旅行だってそうだ。犬OKの宿泊施設はまだまだ少ないから、宿を探すだけでもひと苦労する。犬連れ大歓迎の宿ならいいが、そうでない場合、客室は犬OKでも食堂はNGというところが多い。となると、食事のときは部屋に残して行くことになるが、彼らはそれが不満らしい。なので次第に旅先の食事なんてどうでもよくなり、貸しコテージやキャンプ場で夕食はバーベキューになる。犬は観光地よりそういうシチュエーションの方を好むからますます喜ぶ。

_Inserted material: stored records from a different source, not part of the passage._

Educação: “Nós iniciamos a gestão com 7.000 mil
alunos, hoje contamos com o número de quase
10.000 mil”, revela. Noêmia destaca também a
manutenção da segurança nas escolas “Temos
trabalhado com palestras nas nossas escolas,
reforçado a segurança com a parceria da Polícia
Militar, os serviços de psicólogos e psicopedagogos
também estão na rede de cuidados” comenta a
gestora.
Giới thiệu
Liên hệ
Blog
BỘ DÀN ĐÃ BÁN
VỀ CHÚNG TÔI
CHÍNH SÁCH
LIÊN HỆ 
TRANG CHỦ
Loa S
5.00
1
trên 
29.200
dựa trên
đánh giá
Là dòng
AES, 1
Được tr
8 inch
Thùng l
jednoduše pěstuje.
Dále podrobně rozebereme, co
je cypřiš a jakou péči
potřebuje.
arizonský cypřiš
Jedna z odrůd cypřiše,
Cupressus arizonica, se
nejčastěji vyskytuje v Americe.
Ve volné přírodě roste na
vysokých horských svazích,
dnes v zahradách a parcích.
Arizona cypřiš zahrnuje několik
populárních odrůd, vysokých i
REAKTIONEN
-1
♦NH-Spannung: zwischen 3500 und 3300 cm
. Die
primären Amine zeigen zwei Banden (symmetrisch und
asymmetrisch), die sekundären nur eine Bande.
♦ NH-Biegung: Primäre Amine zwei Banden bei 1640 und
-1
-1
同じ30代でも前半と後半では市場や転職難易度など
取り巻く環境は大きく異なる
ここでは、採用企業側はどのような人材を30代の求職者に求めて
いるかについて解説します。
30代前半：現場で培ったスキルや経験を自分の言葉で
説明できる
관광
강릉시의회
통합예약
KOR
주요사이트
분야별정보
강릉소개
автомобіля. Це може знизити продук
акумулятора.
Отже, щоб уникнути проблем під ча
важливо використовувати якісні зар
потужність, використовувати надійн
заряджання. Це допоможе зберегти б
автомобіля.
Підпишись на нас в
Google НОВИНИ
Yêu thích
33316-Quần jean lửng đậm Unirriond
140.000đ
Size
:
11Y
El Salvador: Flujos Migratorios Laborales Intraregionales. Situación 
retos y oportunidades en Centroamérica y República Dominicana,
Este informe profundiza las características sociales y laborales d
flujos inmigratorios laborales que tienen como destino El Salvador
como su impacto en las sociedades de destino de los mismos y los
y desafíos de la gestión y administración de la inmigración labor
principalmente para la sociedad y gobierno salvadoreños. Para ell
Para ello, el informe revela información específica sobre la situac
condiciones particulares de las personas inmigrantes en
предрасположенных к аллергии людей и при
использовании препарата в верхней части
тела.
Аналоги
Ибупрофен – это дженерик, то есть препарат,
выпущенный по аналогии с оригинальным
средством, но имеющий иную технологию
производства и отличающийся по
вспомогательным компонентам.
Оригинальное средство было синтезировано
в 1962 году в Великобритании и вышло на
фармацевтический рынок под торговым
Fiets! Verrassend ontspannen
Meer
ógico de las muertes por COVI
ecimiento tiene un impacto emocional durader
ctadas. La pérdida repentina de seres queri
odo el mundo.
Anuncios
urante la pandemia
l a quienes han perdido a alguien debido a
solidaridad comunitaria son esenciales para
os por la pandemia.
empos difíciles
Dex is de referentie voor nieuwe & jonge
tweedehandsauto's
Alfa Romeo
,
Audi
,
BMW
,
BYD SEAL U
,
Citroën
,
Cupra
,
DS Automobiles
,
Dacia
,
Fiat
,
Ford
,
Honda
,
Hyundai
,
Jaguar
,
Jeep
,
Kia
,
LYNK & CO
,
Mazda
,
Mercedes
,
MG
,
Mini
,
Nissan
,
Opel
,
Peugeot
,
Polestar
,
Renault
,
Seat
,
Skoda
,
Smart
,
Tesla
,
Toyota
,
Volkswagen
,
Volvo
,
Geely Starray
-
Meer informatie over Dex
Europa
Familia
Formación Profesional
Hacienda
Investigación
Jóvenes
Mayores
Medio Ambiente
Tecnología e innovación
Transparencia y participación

移動だって中型犬くらいになると電車は無理なので、車になる。彼らのためにも出来るだけ渋滞は避けたいから、出発は早朝、もしくは夜中になる。長距離になる場合は、彼らのために途中で度々休憩を挟む。車の運転も、遠心力と制動力を予測できない彼らのために仙人のようなおっとりした運転を心がけるようになる。長距離の運転は疲れるが、日が昇ると彼らは窓の外の景色をキラキラした目で眺めている。
旅先での時間の使い方
旅先では何をするかというと、特に何もしない。元々インドア派の私でも唯一釣りは好きなのだが、人が釣り糸を垂れているところにザブザブ入られたりするし、待っている間露骨につまらなそうな顔をされるので、犬との旅ではしなくなった。結局、河原やドッグランで遊ぶか、近くを散策する。彼らはウキウキした顔でずんずん進む。
香川県に行ったときは、うどん好きとして本場のさぬきうどんがどうしても食べたかったのだが、季節的に犬たちを車で待たせるわけにはいかない。仕方なく、ひとりが車に残り、嫁と交代で店に入り、つるっと食べて急いで戻ったりしていた。しかし本場のさぬきはうまかった。
犬飼いの定めのようなもの
このように、犬と暮らすと様々な制約がある。もし知らなかったら、覚悟しておいた方がいいと思う。とはいえ、そんなに構える必要はない。なぜなら、だんだん自然にそうなっていくからだ。そして、いつの間にかそれが普通になる。
街をぶらぶら出来なかったり、観光地に行かなくなったりして何か困ることがあるかというと、特にない。それより犬たちが喜んでくれた方がうれしい。山や川に遊びに行って、何もしなくても十分楽しい。
癒やされるとかではなく、そういう脳に変えられてしまうのだ。だから犬はある意味危険な存在ではあるが、後悔はまったくしていない。むしろ感謝しているくらいだ。犬と暮らすと、あなたもきっとこうなるだろう。恐らく間違いなく。ただ、別にお勧めはしない。